The expected output is a verbatim reprint of the lines from the beginning of the data that follows through the line that contains "Related News".

☆ ☆ ☆ ☆ ☆

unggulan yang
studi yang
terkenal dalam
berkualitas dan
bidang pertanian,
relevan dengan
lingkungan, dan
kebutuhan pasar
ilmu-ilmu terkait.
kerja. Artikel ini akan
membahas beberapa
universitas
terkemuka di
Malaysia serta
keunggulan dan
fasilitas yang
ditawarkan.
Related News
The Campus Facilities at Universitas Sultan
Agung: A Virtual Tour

☆ ☆ ☆ ☆ ☆

- _COMPLETED TASK_
unggulan yang
studi yang
terkenal dalam
berkualitas dan
bidang pertanian,
relevan dengan
lingkungan, dan
kebutuhan pasar
ilmu-ilmu terkait.
kerja. Artikel ini akan
membahas beberapa
universitas
terkemuka di
Malaysia serta
keunggulan dan
fasilitas yang
ditawarkan.
Related News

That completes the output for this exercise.